FYI - Xiangrui submitted an amazing pull request to fix a long standing issue with a lot of the nondeterministic expressions (rand, randn, monotonically_increasing_id): https://github.com/apache/spark/pull/15567

Prior to this PR, we were using TaskContext.partitionId as the partition index in initializing expressions. However, that is actually not a good index to use in most cases, because it is the physical task's partition id and does not always reflect the partition index at the time the RDD is created (or in the Spark SQL physical plan). This makes a big difference once there is a union or coalesce operation.

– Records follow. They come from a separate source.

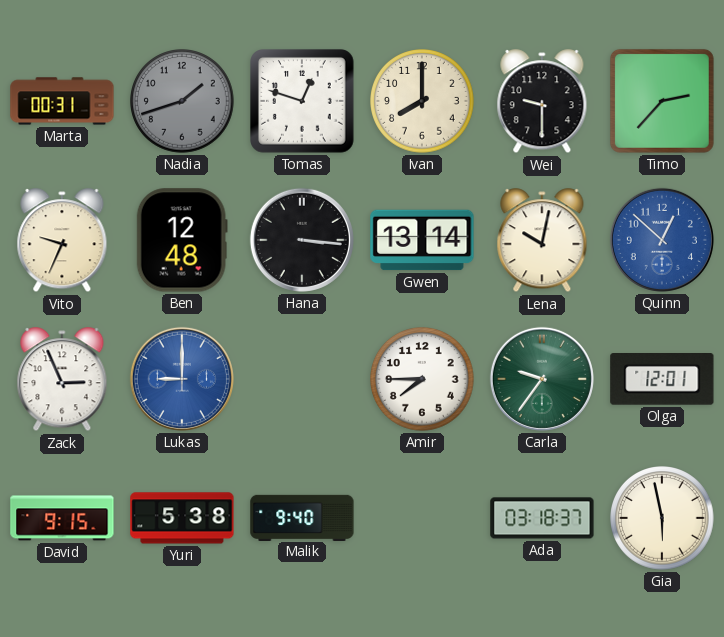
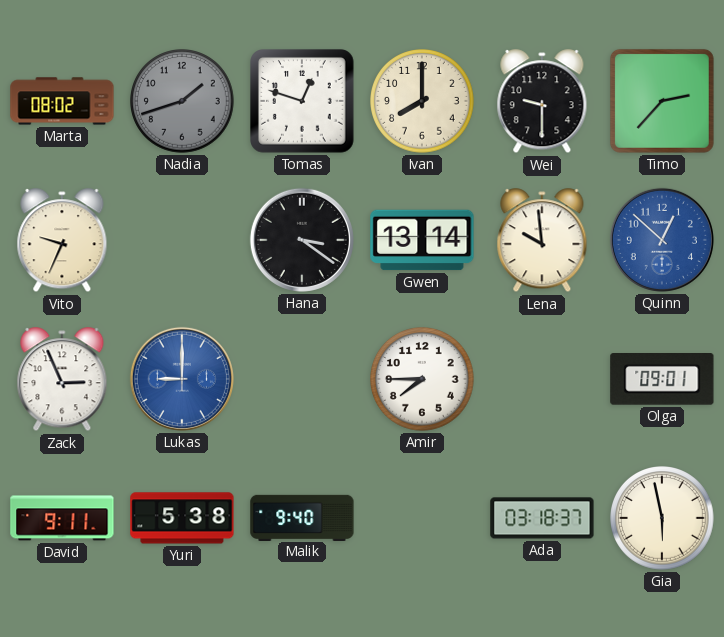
Marta: 00:31 -> 08:02
Ben: 12:48 -> none
Hana: 3:16 -> 3:21
Lena: 10:02 -> 9:59
Carla: 9:36 -> none
Olga: 12:01 -> 09:01
David: 9:15 -> 9:11
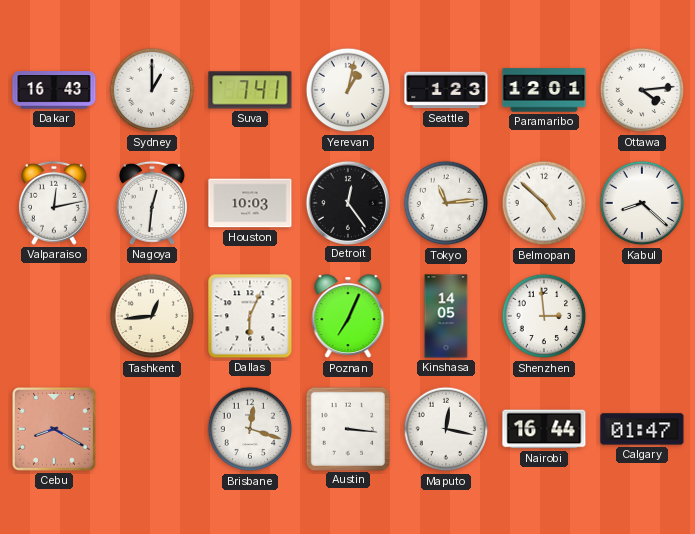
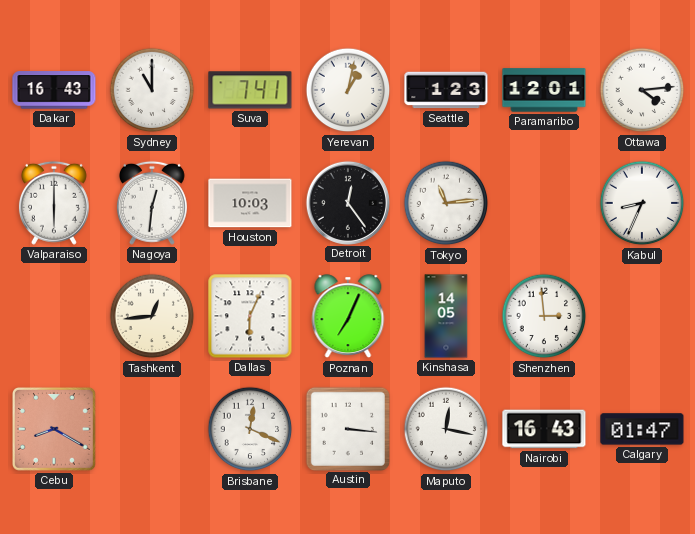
Sydney: 1:00 -> 11:00
Valparaiso: 12:13 -> 6:00
Belmopan: 4:52 -> none
Kabul: 8:22 -> 8:34
Brisbane: 12:18 -> 12:19
Nairobi: 16:44 -> 16:43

The "index" given by mapPartitionsWithIndex, on the other hand, does not have this problem because it actually reflects the logical partition index at the time the RDD is created.

When is it safe to use TaskContext.partitionId? It is safe at the very end of a query plan (the root node), because there partitionId is guaranteed based on the current implementation to be the same as the physical task partition id.


For example, prior to Xiangrui's PR, the following query would return 2 rows, whereas the correct behavior should be 1 entry:

spark.range(1).selectExpr("rand(1)").union(spark.range(1).selectExpr("rand(1)")).distinct.show()

The reason it'd return 2 rows is because rand was using TaskContext.partitionId as the per-partition seed, and as a result the two sides of the union are using different seeds.


I'm starting to think we should deprecate the API and ban the use of it within the project to be safe ...